The shift of focus from fairness (FIFO order) to maximising throughput by going to the nearest customer, carries a risk of (temporal) starvation of customers located in less attractive locations (i.e., where no taxi arrives). This, however, was not observed in simulations conducted for both cities. According to Figs. 9 and 10, under high demand, the balancing strategy performs better also in relation to the 95th percentile of the passenger wait time. Despite the apparent lack of fairness, even an ‘unlucky’ passenger (represented by \(T_\mathrm {W95}\)) is served quicker than an ‘average’ passenger (represented by \(T_\mathrm {W}\)) when no balancing is used.

Fig. 9
figure 9

Average wait time, \(T_\mathrm {W}\), and the 95th percentile, \(T_\mathrm {W95}\), at each demand level in Berlin

Fig. 10
figure 10

Average wait time, \(T_\mathrm {W}\), and the 95th percentile, \(T_\mathrm {W95}\), at each supply level in Barcelona

The results also show that regardless of the dispatching strategy, the fleets are oversized in both cities. The FCD analysis revealed the demand-to-supply ratio to be around 0.7 requests per vehicle hour for Berlin (most likely due to numerous taxi rides being unregistered, as mentioned Sec. 7), and 1.8 for Barcelona. Figure 11 shows a high quality of service (i.e., \(T_\mathrm {W}< 5.0\) min) is attainable even at the ratio of 2.2 requests per vehicle hour for Berlin and 3.3 for Barcelona. Despite the similarities between both case cities (e.g., the size of both networks), the differences in the dispatching performance are quite visible. This is mainly the effect of scale: as the average distance from a given request to the nearest idle taxi, and from a given taxi to the nearest waiting request, drops with the growing number of idle taxis and waiting requests, respectively.

Fig. 11
figure 11

Average wait time, \(T_\mathrm {W}\), in relation to different demand-to-supply ratios in Berlin and Barcelona

9 Conclusions

Dispatching a fleet of thousands of vehicles in order to serve tens or hundreds of thousands of requests daily, poses a challenging optimization problem. The problem is inherently dynamic, as almost all requests are immediate and without pre-specified destinations.

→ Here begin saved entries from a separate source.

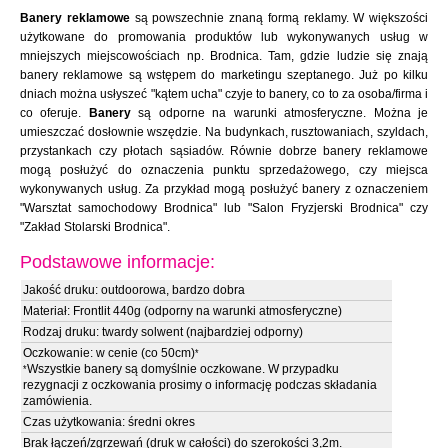
Banery reklamowe
są powszechnie znaną formą reklamy. W większości
użytkowane do promowania produktów lub wykonywanych usług w
mniejszych miejscowościach np. Brodnica. Tam, gdzie ludzie się znają
banery reklamowe są wstępem do marketingu szeptanego. Już po kilku
dniach można usłyszeć "kątem ucha" czyje to banery, co to za osoba/firma i
co oferuje.
Banery
są odporne na warunki atmosferyczne. Można je
umieszczać dosłownie wszędzie. Na budynkach, rusztowaniach, szyldach,
przystankach czy płotach sąsiadów. Równie dobrze banery reklamowe
mogą posłużyć do oznaczenia punktu sprzedażowego, czy miejsca
wykonywanych usług. Za przykład mogą posłużyć banery z oznaczeniem
"Warsztat samochodowy Brodnica" lub "Salon Fryzjerski Brodnica" czy
"Zakład Stolarski Brodnica".
Podstawowe informacje:
Jakość druku: outdoorowa, bardzo dobra
Materiał: Frontlit 440g (odporny na warunki atmosferyczne)
Rodzaj druku: twardy solwent (najbardziej odporny)
Oczkowanie: w cenie (co 50cm)
*
Wszystkie banery są domyślnie oczkowane. W przypadku
*
rezygnacji z oczkowania prosimy o informację podczas składania
zamówienia.
Czas użytkowania: średni okres
Brak łączeń/zgrzewań (druk w całości) do szerokości 3,2m.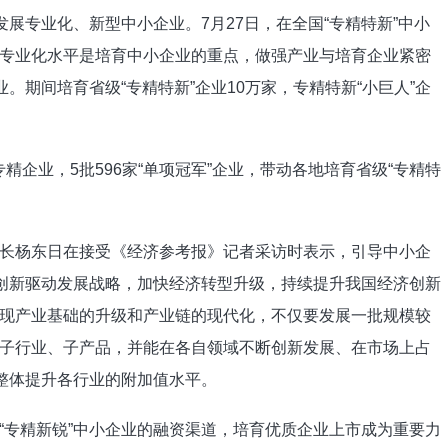
发展专业化、新型中小企业。7月27日，在全国“专精特新”中小
专业化水平是培育中小企业的重点，做强产业与培育企业紧密
。期间培育省级“专精特新”企业10万家，专精特新“小巨人”企
专精企业，5批596家“单项冠军”企业，带动各地培育省级“专精特
长杨东日在接受《经济参考报》记者采访时表示，引导中小企
施创新驱动发展战略，加快经济转型升级，持续提升我国经济创新
现产业基础的升级和产业链的现代化，不仅要发展一批规模较
子行业、子产品，并能在各自领域不断创新发展、在市场上占
而整体提升各行业的附加值水平。
“专精新锐”中小企业的融资渠道，培育优质企业上市成为重要力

By means of large-scale microscopic simulation run in MATSim, and the dynamic routing functionality offered by the DVRP module, a realistic simulation model of the taxi services in Berlin and Barcelona was developed. This allowed a detailed benchmarking of two rule-based dispatching strategies to be carried out, out of which the second was able to efficiently serve both low and high demand.

Combining both simplicity and efficiency, rule-based dispatching is a very attractive and, thus, overwhelmingly popular approach for management of a fleet of taxis in the real world. However, their apparent disadvantage is the limited planning horizon; the selected decision is the best among all possible single moves, without considering potential sequences of moves. Therefore, the authors plan to use the microscopic taxi model of Berlin and Barcelona to study in detail other, more sophisticated dispatching algorithms, the best of which could be later applied to managing a real fleet. The results of the microscopic model will be also useful for providing guidelines to the taxi policy decision makers in both cities about the number of taxis operating in each city.